In this case, the plaintiff alleges that he was defamed in two articles published by the defendant newspaper. 1 The first article was published on June 14, 1991 in the Clarion Ledger, and stated, “Prosecutors had claimed the men paid for oral sex from prostitutes working for William Henry Pittman Jr., of Rankin County----” The second article, issued on May 28,1992, stated, “Prosecutors had claimed prostitutes, ranging in ages from 14 to 17, worked for Pittman.” Plaintiff claims he was never a manager or pimp, although he admits that he knew these prostitutes, had sex with several of them on numerous occasions, and photographed or video-taped the girls in the nude.

Case History

On December 22, 1988, two teenage girls, Candi Sevier and Melanie Boyd, were arrested by Jackson police on charges of soliciting prostitution. Police questioned the girls concerning Pittman, who was at the time under investigation by Jackson police and the United States Customs Agency on suspicion of involvement in a prostitution ring and child pornography. Both girls admitted that they knew Pittman, and Boyd informed police that plaintiff had taken nude photographs of her. Armed with this and other information obtained from Sevier and their prior investigations, law enforcement officials obtained a search warrant for Pittman’s home. During their search of the home, police discovered many pictures, both still and videotaped, of plaintiff and other minor girls engaged in various types of intercourse. Other photos showed Pittman smoking marijuana with several of these girls. Pittman was ultimately arrested for possession of marijuana after officers found marijuana and other controlled substances in the home.

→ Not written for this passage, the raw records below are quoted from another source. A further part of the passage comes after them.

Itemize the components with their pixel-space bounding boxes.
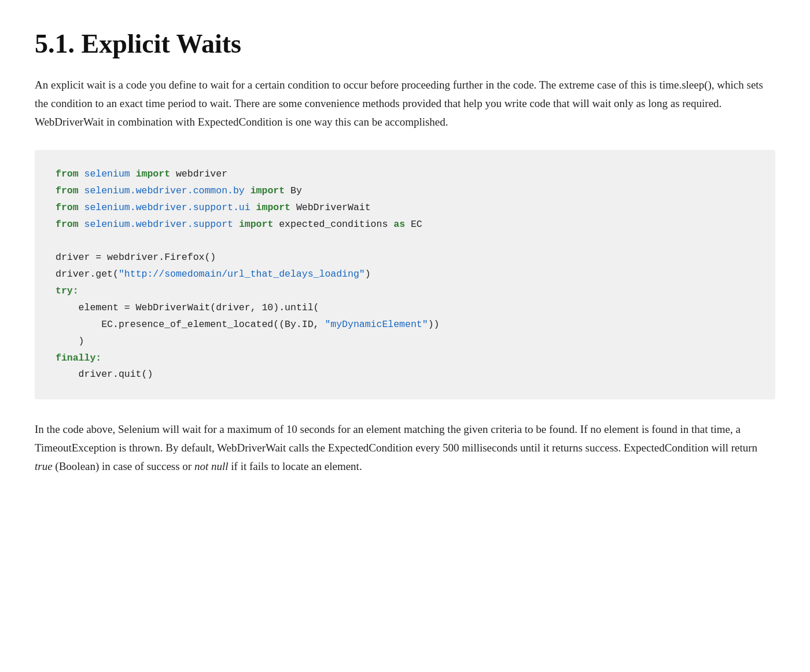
outro-paragraph: In the code above, Selenium will wait fo… bbox=[35, 420, 775, 476]
intro-paragraph: An explicit wait is a code you define to… bbox=[35, 76, 775, 131]
code-block: from selenium import webdriver from sele… bbox=[35, 150, 775, 399]
page-title: 5.1. Explicit Waits bbox=[35, 28, 775, 60]
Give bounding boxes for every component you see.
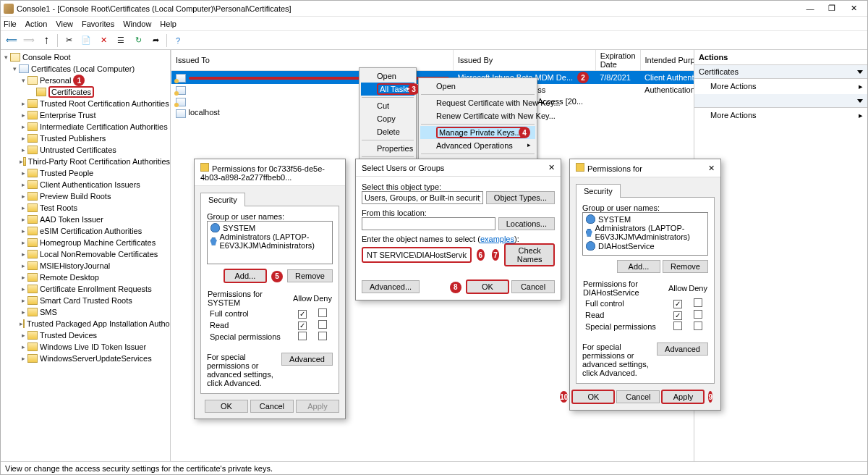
tree-item[interactable]: ▸MSIEHistoryJournal — [1, 260, 170, 272]
actions-certificates[interactable]: Certificates — [694, 65, 867, 79]
context-submenu[interactable]: Open Request Certificate with New Key...… — [418, 77, 537, 171]
delete-icon[interactable]: ✕ — [95, 33, 111, 49]
object-types-button[interactable]: Object Types... — [486, 191, 555, 204]
tree-personal[interactable]: ▾Personal 1 — [1, 75, 170, 86]
ok-select-button[interactable]: OK — [466, 279, 509, 294]
tree-item[interactable]: ▸Intermediate Certification Authorities — [1, 121, 170, 133]
ctx-properties[interactable]: Properties — [361, 142, 414, 155]
tree-item[interactable]: ▸Trusted Root Certification Authorities — [1, 98, 170, 109]
sub-open[interactable]: Open — [420, 80, 535, 93]
column-header[interactable]: Issued By — [454, 50, 596, 71]
ctx-copy[interactable]: Copy — [361, 112, 414, 125]
users-list[interactable]: SYSTEMAdministrators (LAPTOP-E6V3JKJM\Ad… — [207, 221, 333, 264]
menu-file[interactable]: File — [4, 20, 17, 28]
tree-item[interactable]: ▸Trusted People — [1, 167, 170, 179]
tree-item[interactable]: ▸Untrusted Certificates — [1, 144, 170, 156]
advanced-select-button[interactable]: Advanced... — [362, 280, 420, 293]
maximize-button[interactable]: ❐ — [821, 1, 843, 16]
menu-window[interactable]: Window — [123, 20, 151, 28]
select-users-dialog[interactable]: Select Users or Groups✕ Select this obje… — [355, 159, 561, 300]
ctx-cut[interactable]: Cut — [361, 99, 414, 112]
advanced-button[interactable]: Advanced — [281, 353, 333, 366]
security-tab-2[interactable]: Security — [576, 184, 621, 198]
menu-favorites[interactable]: Favorites — [82, 20, 114, 28]
tree-item[interactable]: ▸SMS — [1, 306, 170, 318]
ctx-open[interactable]: Open — [361, 70, 414, 83]
tree-item[interactable]: ▸Smart Card Trusted Roots — [1, 295, 170, 306]
tree-item[interactable]: ▸Trusted Publishers — [1, 133, 170, 144]
properties-icon[interactable]: ☰ — [113, 33, 129, 49]
actions-selected[interactable] — [694, 94, 867, 108]
tree-item[interactable]: ▸Certificate Enrollment Requests — [1, 283, 170, 295]
sub-renew-new-key[interactable]: Renew Certificate with New Key... — [420, 109, 535, 122]
tree-item[interactable]: ▸Preview Build Roots — [1, 190, 170, 202]
menu-bar: FileActionViewFavoritesWindowHelp — [1, 17, 867, 31]
cancel-button[interactable]: Cancel — [250, 400, 294, 413]
object-names-input[interactable] — [365, 248, 469, 261]
tree-item[interactable]: ▸AAD Token Issuer — [1, 214, 170, 225]
tree-item[interactable]: ▸Test Roots — [1, 202, 170, 214]
titlebar: Console1 - [Console Root\Certificates (L… — [1, 1, 867, 17]
ok-button-2[interactable]: OK — [571, 390, 615, 404]
sub-advanced-ops[interactable]: Advanced Operations — [420, 139, 535, 152]
tree-item[interactable]: ▸Client Authentication Issuers — [1, 179, 170, 190]
check-names-button[interactable]: Check Names — [504, 243, 555, 266]
tree-item[interactable]: ▸Third-Party Root Certification Authorit… — [1, 156, 170, 167]
tree-console-root[interactable]: ▾Console Root — [1, 51, 170, 63]
security-tab[interactable]: Security — [200, 193, 245, 206]
app-icon — [4, 4, 14, 14]
permissions-dialog-1[interactable]: Permissions for 0c733f56-de5e-4b03-a898-… — [194, 159, 346, 419]
add-button[interactable]: Add... — [224, 269, 267, 283]
tree-item[interactable]: ▸Windows Live ID Token Issuer — [1, 341, 170, 353]
tree-item[interactable]: ▸Local NonRemovable Certificates — [1, 248, 170, 260]
ctx-delete[interactable]: Delete — [361, 125, 414, 138]
tree-item[interactable]: ▸Trusted Devices — [1, 329, 170, 341]
copy-icon[interactable]: 📄 — [78, 33, 94, 49]
column-header[interactable]: Expiration Date — [595, 50, 640, 71]
menu-action[interactable]: Action — [25, 20, 48, 28]
cancel-select-button[interactable]: Cancel — [511, 280, 555, 293]
close-icon[interactable]: ✕ — [548, 163, 555, 172]
advanced-button-2[interactable]: Advanced — [657, 342, 708, 356]
ok-button[interactable]: OK — [205, 400, 248, 413]
export-icon[interactable]: ➦ — [148, 33, 163, 49]
tree-item[interactable]: ▸eSIM Certification Authorities — [1, 225, 170, 237]
remove-button-2[interactable]: Remove — [663, 260, 708, 273]
column-header[interactable]: Intended Purposes — [640, 50, 694, 71]
ctx-all-tasks[interactable]: All Tasks 3 — [361, 83, 414, 96]
minimize-button[interactable]: — — [799, 1, 821, 16]
menu-view[interactable]: View — [56, 20, 73, 28]
sub-request-new-key[interactable]: Request Certificate with New Key... — [420, 96, 535, 109]
tree-personal-certificates[interactable]: Certificates — [1, 86, 170, 98]
permissions-dialog-2[interactable]: Permissions for✕ Security Group or user … — [569, 159, 721, 411]
step-4-badge: 4 — [519, 127, 530, 138]
apply-button-2[interactable]: Apply — [661, 390, 705, 404]
back-button[interactable]: ⟸ — [4, 33, 20, 49]
context-menu[interactable]: Open All Tasks 3 Cut Copy Delete Propert… — [359, 67, 417, 174]
tree-item[interactable]: ▸Trusted Packaged App Installation Autho… — [1, 318, 170, 329]
close-icon[interactable]: ✕ — [708, 164, 715, 173]
locations-button[interactable]: Locations... — [498, 217, 555, 230]
tree-item[interactable]: ▸Remote Desktop — [1, 272, 170, 283]
tree-pane[interactable]: ▾Console Root ▾Certificates (Local Compu… — [1, 50, 171, 461]
cancel-button-2[interactable]: Cancel — [616, 390, 660, 403]
up-button[interactable]: ⭡ — [38, 33, 54, 49]
tree-item[interactable]: ▸WindowsServerUpdateServices — [1, 353, 170, 364]
apply-button[interactable]: Apply — [296, 400, 339, 413]
refresh-icon[interactable]: ↻ — [130, 33, 146, 49]
sub-manage-private-keys[interactable]: Manage Private Keys... 4 — [420, 126, 535, 139]
help-icon[interactable]: ? — [170, 33, 186, 49]
menu-help[interactable]: Help — [160, 20, 176, 28]
examples-link[interactable]: examples — [480, 235, 514, 243]
forward-button[interactable]: ⟹ — [21, 33, 37, 49]
actions-more-1[interactable]: More Actions ▸ — [694, 79, 867, 94]
tree-certificates-local[interactable]: ▾Certificates (Local Computer) — [1, 63, 170, 75]
close-button[interactable]: ✕ — [843, 1, 864, 16]
tree-item[interactable]: ▸Homegroup Machine Certificates — [1, 237, 170, 248]
actions-more-2[interactable]: More Actions ▸ — [694, 108, 867, 123]
users-list-2[interactable]: SYSTEMAdministrators (LAPTOP-E6V3JKJM\Ad… — [582, 212, 708, 256]
remove-button[interactable]: Remove — [287, 269, 333, 282]
tree-item[interactable]: ▸Enterprise Trust — [1, 109, 170, 121]
cut-icon[interactable]: ✂ — [61, 33, 77, 49]
add-button-2[interactable]: Add... — [617, 260, 660, 273]
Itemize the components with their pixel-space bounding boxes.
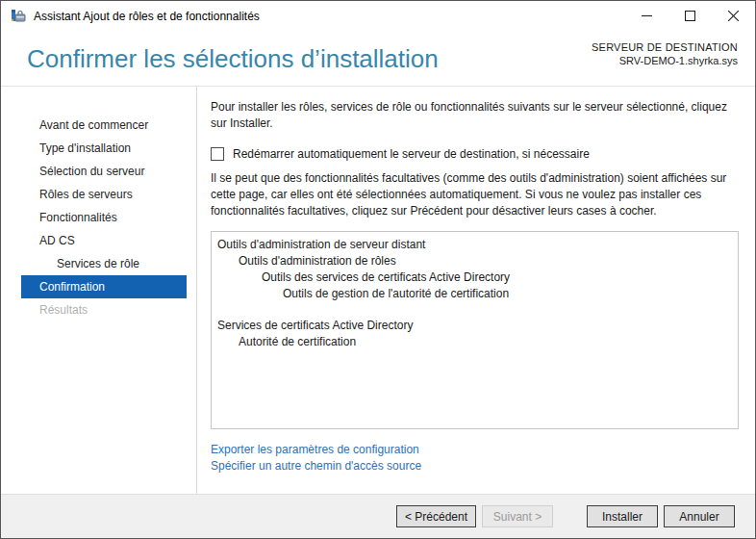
links-block: Exporter les paramètres de configuration… xyxy=(211,442,739,475)
nav-item-avant-de-commencer[interactable]: Avant de commencer xyxy=(21,114,187,137)
nav-item-selection-serveur[interactable]: Sélection du serveur xyxy=(21,160,187,183)
destination-server-name: SRV-DEMO-1.shyrka.sys xyxy=(592,54,738,67)
nav-item-resultats: Résultats xyxy=(21,298,187,321)
wizard-body: Avant de commencer Type d'installation S… xyxy=(1,87,755,494)
tree-item: Outils d'administration de rôles xyxy=(212,253,738,270)
nav-item-type-installation[interactable]: Type d'installation xyxy=(21,137,187,160)
tree-item: Services de certificats Active Directory xyxy=(212,318,738,334)
close-icon xyxy=(728,11,739,21)
restart-checkbox-row[interactable]: Redémarrer automatiquement le serveur de… xyxy=(211,147,739,161)
wizard-window: Assistant Ajout de rôles et de fonctionn… xyxy=(0,0,756,539)
tree-item: Outils des services de certificats Activ… xyxy=(212,270,738,286)
close-button[interactable] xyxy=(712,1,755,31)
nav-item-services-de-role[interactable]: Services de rôle xyxy=(21,252,187,275)
page-title: Confirmer les sélections d’installation xyxy=(27,44,439,74)
maximize-icon xyxy=(685,11,695,21)
minimize-icon xyxy=(642,11,652,21)
tree-spacer xyxy=(212,302,738,318)
server-manager-icon xyxy=(11,9,26,24)
intro-text: Pour installer les rôles, services de rô… xyxy=(211,99,739,132)
wizard-footer: < Précédent Suivant > Installer Annuler xyxy=(1,494,755,538)
alternate-source-path-link[interactable]: Spécifier un autre chemin d'accès source xyxy=(211,458,739,475)
tree-item: Outils de gestion de l'autorité de certi… xyxy=(212,286,738,302)
tree-item: Autorité de certification xyxy=(212,334,738,350)
previous-button[interactable]: < Précédent xyxy=(396,505,476,527)
restart-checkbox[interactable] xyxy=(211,147,224,161)
nav-item-confirmation[interactable]: Confirmation xyxy=(21,275,187,298)
tree-item: Outils d'administration de serveur dista… xyxy=(212,237,738,253)
next-button: Suivant > xyxy=(482,505,553,527)
export-settings-link[interactable]: Exporter les paramètres de configuration xyxy=(211,442,739,458)
window-title: Assistant Ajout de rôles et de fonctionn… xyxy=(34,10,625,23)
restart-checkbox-label: Redémarrer automatiquement le serveur de… xyxy=(233,147,590,161)
destination-server-block: SERVEUR DE DESTINATION SRV-DEMO-1.shyrka… xyxy=(592,40,738,67)
cancel-button[interactable]: Annuler xyxy=(664,505,735,527)
optional-features-note: Il se peut que des fonctionnalités facul… xyxy=(211,170,739,219)
destination-server-label: SERVEUR DE DESTINATION xyxy=(592,40,738,54)
selected-items-listbox: Outils d'administration de serveur dista… xyxy=(211,231,739,429)
titlebar: Assistant Ajout de rôles et de fonctionn… xyxy=(1,1,755,31)
confirmation-page: Pour installer les rôles, services de rô… xyxy=(197,87,755,494)
wizard-header: Confirmer les sélections d’installation … xyxy=(1,31,755,87)
nav-item-roles-serveurs[interactable]: Rôles de serveurs xyxy=(21,183,187,206)
maximize-button[interactable] xyxy=(668,1,712,31)
wizard-nav: Avant de commencer Type d'installation S… xyxy=(1,87,197,494)
window-controls xyxy=(625,1,755,31)
minimize-button[interactable] xyxy=(625,1,668,31)
install-button[interactable]: Installer xyxy=(587,505,658,527)
nav-item-fonctionnalites[interactable]: Fonctionnalités xyxy=(21,206,187,229)
nav-item-ad-cs[interactable]: AD CS xyxy=(21,229,187,252)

As a result of these arrests, police uncovered a prostitution ring consisting of at least five minors. The investigation of this ring culminated in the December 1989 indictment of Lavon Gressett, Teresa Gressett, Kim DeWeese and Stephen Joe Ray for their operation of the prostitution ring. Though he was not named as a defendant, the indictment recited that these four individuals were “aided and abetted by each other and by William Henry Pittman, Jr.”

Pittman was subsequently indicted in both state and federal court. In March, 1989, plaintiff was indicted in this court under a two-count indictment charging him with transporting a minor across state lines to engage in sexual activity and distributing controlled substances to minors. That indictment was followed in July 1989 by an indictment of Pittman in the Circuit Court of Rankin County on five counts of photographing or videotaping minors engaged in sexual conduct. Following pleas of guilty'to both indictments, Pittman was sentenced to forty-one months on the federal charges and five concurrent twenty-year sentences on the state counts.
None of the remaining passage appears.